The paper meticulously details the interplay between different distributed training techniques and their parameters to identify optimal strategies. Some crucial observations include:

Limiting tensor parallelism within a node due to communication overheads incurred by inter-node GPU interactions.
Utilizing pipeline parallelism optimally by managing the pipeline bubble size with large batch sizes and appropriate scheduling, such as the 1F1B strategy.
Incorporating sharded data parallelism via DeepSpeed's ZeRO optimizers to manage resource constraints effectively.

Software Porting and Framework Adaptation

An essential aspect of the research involves adapting the Megatron-DeepSpeed framework, initially developed for NVIDIA GPUs, to Frontier's AMD architecture using the ROCM platform.
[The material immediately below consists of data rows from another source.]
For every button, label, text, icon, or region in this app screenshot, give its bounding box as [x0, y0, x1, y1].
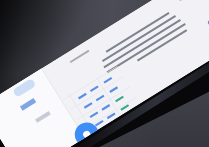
button[interactable]: Call — [66, 118, 88, 140]
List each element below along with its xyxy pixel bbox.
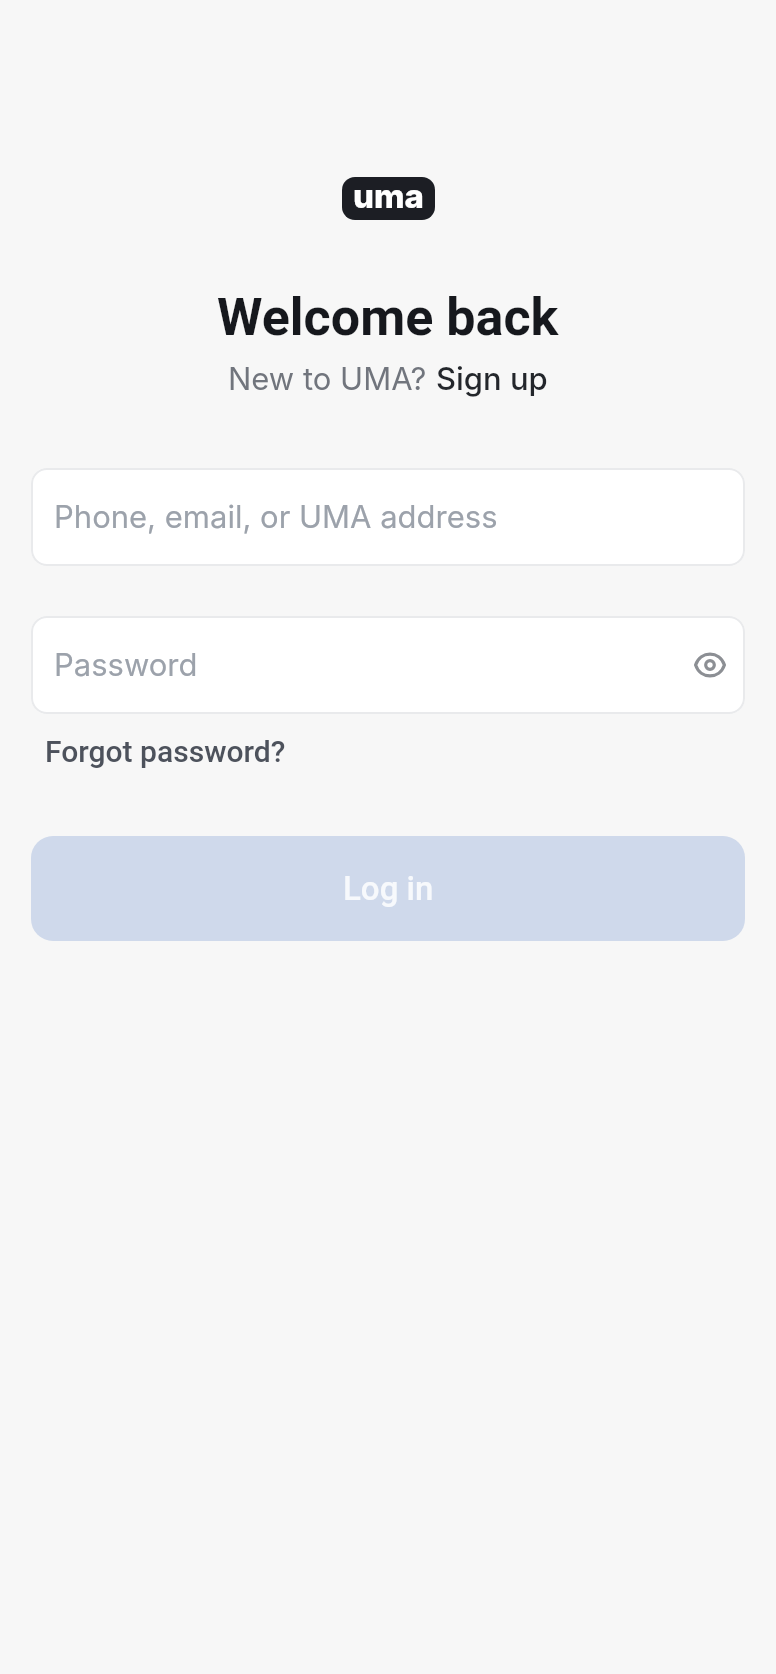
button[interactable]: Log in [31,836,745,941]
staticText: Log in [343,869,434,908]
button[interactable]: Password [31,616,745,714]
staticText: Phone, email, or UMA address [54,498,498,536]
button[interactable]: Sign up [436,360,548,398]
staticText: uma [353,176,424,216]
button[interactable] [694,649,726,681]
staticText: Password [54,646,198,684]
button[interactable]: Phone, email, or UMA address [31,468,745,566]
staticText: New to UMA? [228,360,436,398]
button[interactable]: Forgot password? [45,734,286,769]
staticText: Welcome back [217,287,559,348]
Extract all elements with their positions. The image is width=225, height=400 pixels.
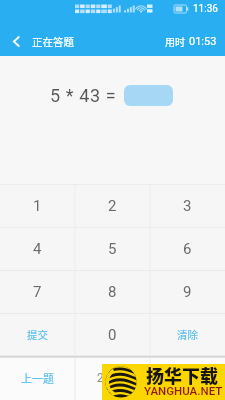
staticText: 4: [33, 240, 42, 258]
staticText: 上一题: [21, 370, 54, 386]
button[interactable]: 上一题: [0, 356, 75, 400]
button[interactable]: 4: [0, 227, 75, 270]
staticText: 6: [183, 240, 192, 258]
staticText: 清除: [177, 327, 198, 342]
button[interactable]: 7: [0, 270, 75, 313]
button[interactable]: 2: [75, 184, 150, 227]
staticText: 5: [108, 240, 117, 258]
staticText: 8: [108, 283, 117, 301]
staticText: 提交: [27, 327, 48, 342]
button[interactable]: 9: [150, 270, 225, 313]
button[interactable]: 提交: [0, 313, 75, 356]
button[interactable]: 2 / 20: [75, 356, 150, 400]
staticText: 7: [33, 283, 42, 301]
staticText: 01:53: [189, 35, 217, 48]
button[interactable]: 1: [0, 184, 75, 227]
staticText: 1: [33, 197, 42, 215]
staticText: 用时: [165, 34, 185, 48]
staticText: 扬华下载: [146, 362, 218, 388]
button[interactable]: 6: [150, 227, 225, 270]
button[interactable]: [124, 85, 173, 106]
button[interactable]: 8: [75, 270, 150, 313]
staticText: 下一题: [171, 370, 204, 386]
staticText: 11:36: [193, 3, 218, 15]
button[interactable]: 5: [75, 227, 150, 270]
button[interactable]: Back: [0, 22, 32, 60]
staticText: YANGHUA.NET: [144, 384, 223, 397]
button[interactable]: 0: [75, 313, 150, 356]
staticText: 5 * 43 =: [50, 85, 117, 106]
staticText: 9: [183, 283, 192, 301]
staticText: 2 / 20: [97, 371, 129, 385]
staticText: 正在答题: [32, 34, 74, 49]
button[interactable]: 下一题: [150, 356, 225, 400]
staticText: 2: [108, 197, 117, 215]
staticText: 3: [183, 197, 192, 215]
staticText: 0: [108, 326, 117, 344]
button[interactable]: 3: [150, 184, 225, 227]
button[interactable]: 清除: [150, 313, 225, 356]
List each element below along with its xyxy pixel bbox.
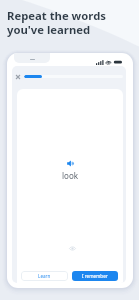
button[interactable]: I remember bbox=[72, 271, 118, 281]
staticText: look bbox=[17, 170, 123, 181]
button[interactable]: Play audio bbox=[67, 160, 74, 167]
button[interactable]: Show answer bbox=[69, 245, 76, 252]
staticText: I remember bbox=[82, 273, 108, 279]
staticText: Repeat the words you've learned bbox=[7, 8, 106, 37]
staticText: Learn bbox=[38, 273, 51, 279]
button[interactable]: Learn bbox=[21, 271, 68, 281]
button[interactable]: Close bbox=[14, 73, 21, 80]
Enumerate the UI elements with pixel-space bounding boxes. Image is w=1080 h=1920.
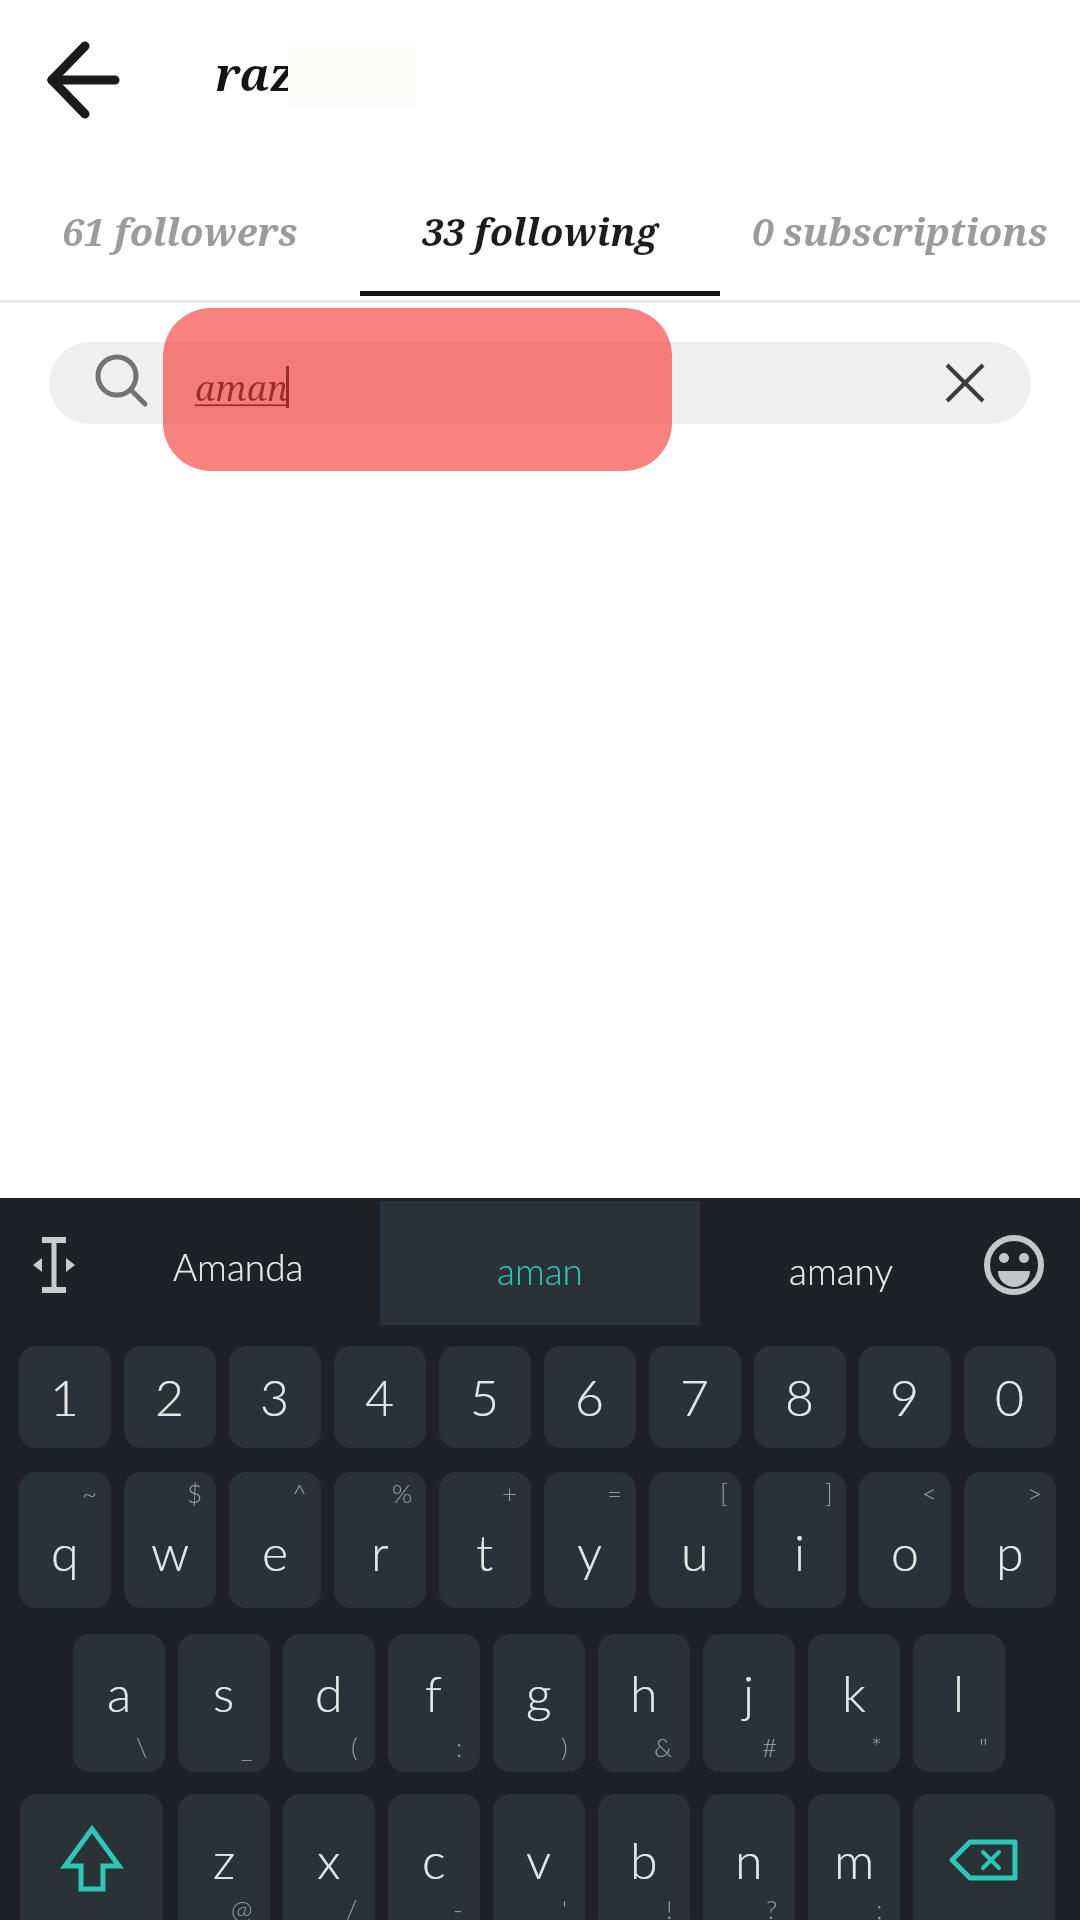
button[interactable]: 33 following — [360, 198, 720, 264]
button[interactable] — [974, 1222, 1054, 1308]
button[interactable]: u — [649, 1472, 741, 1608]
staticText: l — [953, 1663, 965, 1723]
button[interactable]: w — [124, 1472, 216, 1608]
button[interactable]: s — [178, 1634, 270, 1772]
staticText: & — [654, 1731, 673, 1762]
button[interactable]: 0 — [964, 1346, 1056, 1448]
staticText: 8 — [785, 1367, 815, 1427]
button[interactable]: 2 — [124, 1346, 216, 1448]
staticText: r — [371, 1522, 389, 1582]
staticText: d — [315, 1663, 343, 1723]
button[interactable]: x — [283, 1794, 375, 1920]
staticText: v — [526, 1830, 552, 1890]
button[interactable]: m — [808, 1794, 900, 1920]
button[interactable]: r — [334, 1472, 426, 1608]
button[interactable]: t — [439, 1472, 531, 1608]
button[interactable]: f — [388, 1634, 480, 1772]
button[interactable]: q — [19, 1472, 111, 1608]
staticText: 33 following — [422, 205, 658, 257]
staticText: ( — [351, 1731, 358, 1762]
button[interactable]: i — [754, 1472, 846, 1608]
staticText: t — [476, 1522, 494, 1582]
button[interactable]: 5 — [439, 1346, 531, 1448]
staticText: " — [979, 1731, 988, 1762]
button[interactable]: 3 — [229, 1346, 321, 1448]
staticText: 61 followers — [62, 205, 298, 257]
button[interactable]: p — [964, 1472, 1056, 1608]
button[interactable]: 7 — [649, 1346, 741, 1448]
staticText: 9 — [890, 1367, 920, 1427]
button[interactable]: e — [229, 1472, 321, 1608]
button[interactable]: 0 subscriptions — [720, 198, 1080, 264]
button[interactable]: a — [73, 1634, 165, 1772]
staticText: ) — [561, 1731, 568, 1762]
staticText: h — [630, 1663, 658, 1723]
staticText: ! — [666, 1893, 673, 1920]
staticText: [ — [720, 1477, 728, 1508]
staticText: ] — [825, 1477, 833, 1508]
staticText: ^ — [292, 1477, 308, 1508]
staticText: / — [346, 1893, 358, 1920]
staticText: = — [607, 1477, 623, 1508]
button[interactable]: o — [859, 1472, 951, 1608]
staticText: \ — [136, 1731, 148, 1762]
button[interactable]: 9 — [859, 1346, 951, 1448]
button[interactable]: l — [913, 1634, 1005, 1772]
staticText: e — [262, 1522, 289, 1582]
button[interactable] — [913, 1794, 1055, 1920]
button[interactable]: d — [283, 1634, 375, 1772]
button[interactable]: 8 — [754, 1346, 846, 1448]
staticText: Amanda — [173, 1244, 304, 1288]
button[interactable]: c — [388, 1794, 480, 1920]
button[interactable] — [928, 346, 1002, 420]
staticText: : — [456, 1731, 463, 1762]
staticText: w — [151, 1522, 190, 1582]
staticText: k — [842, 1663, 866, 1723]
button[interactable] — [20, 1794, 163, 1920]
button[interactable]: 1 — [19, 1346, 111, 1448]
staticText: u — [681, 1522, 709, 1582]
button[interactable] — [14, 1222, 94, 1308]
staticText: _ — [241, 1731, 253, 1762]
staticText: c — [422, 1830, 446, 1890]
staticText: % — [392, 1477, 413, 1508]
staticText: * — [871, 1731, 883, 1762]
button[interactable]: b — [598, 1794, 690, 1920]
staticText: # — [762, 1731, 778, 1762]
staticText: 1 — [50, 1367, 80, 1427]
staticText: x — [317, 1830, 341, 1890]
staticText: $ — [187, 1477, 203, 1508]
staticText: 6 — [575, 1367, 605, 1427]
staticText: o — [891, 1522, 919, 1582]
button[interactable] — [380, 1201, 700, 1325]
staticText: aman — [195, 364, 288, 412]
staticText: ' — [562, 1893, 568, 1920]
staticText: aman — [497, 1248, 583, 1292]
button[interactable]: v — [493, 1794, 585, 1920]
button[interactable]: j — [703, 1634, 795, 1772]
button[interactable] — [36, 40, 132, 120]
staticText: 3 — [260, 1367, 290, 1427]
button[interactable]: h — [598, 1634, 690, 1772]
staticText: raz — [215, 42, 296, 105]
button[interactable]: n — [703, 1794, 795, 1920]
button[interactable]: 4 — [334, 1346, 426, 1448]
button[interactable] — [49, 342, 1031, 424]
staticText: s — [213, 1663, 235, 1723]
staticText: > — [1027, 1477, 1043, 1508]
staticText: j — [743, 1663, 755, 1723]
staticText: f — [425, 1663, 443, 1723]
staticText: z — [213, 1830, 236, 1890]
staticText: n — [735, 1830, 763, 1890]
staticText: b — [630, 1830, 658, 1890]
button[interactable]: 61 followers — [0, 198, 360, 264]
button[interactable]: k — [808, 1634, 900, 1772]
staticText: amany — [789, 1248, 894, 1292]
button[interactable]: 6 — [544, 1346, 636, 1448]
staticText: @ — [231, 1893, 253, 1920]
staticText: g — [526, 1663, 552, 1723]
button[interactable]: z — [178, 1794, 270, 1920]
button[interactable]: g — [493, 1634, 585, 1772]
staticText: < — [922, 1477, 938, 1508]
button[interactable]: y — [544, 1472, 636, 1608]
This adaptation required:

Conversion of CUDA code to ROCM-compatible HIP code.
Prevailing over challenges associated with the JIT compilation on the ROCM platform.

Implications and Future Directions

The findings bear significant implications for LLM training on non-NVIDIA, non-CUDA platforms. Such developments are particularly relevant for other systems like the Intel-powered Aurora supercomputer, which may benefit from these optimization strategies. By demonstrating the integration of advanced distributed training frameworks on AMD architectures, the research opens avenues for further exploration into scalable deep learning solutions on exascale systems.

Looking ahead, addressing loss divergence due to large batch sizes and enhancing training performance with reduced per-replica batch sizes remain critical. These areas will be pivotal in minimizing time-to-solution for large model training. Moreover, the lessons learned could incentivize future research to focus on maximizing hardware-specific features and cross-platform acceptability of training frameworks, which are indispensable as we move towards increasingly large and complex LLMs in artificial intelligence.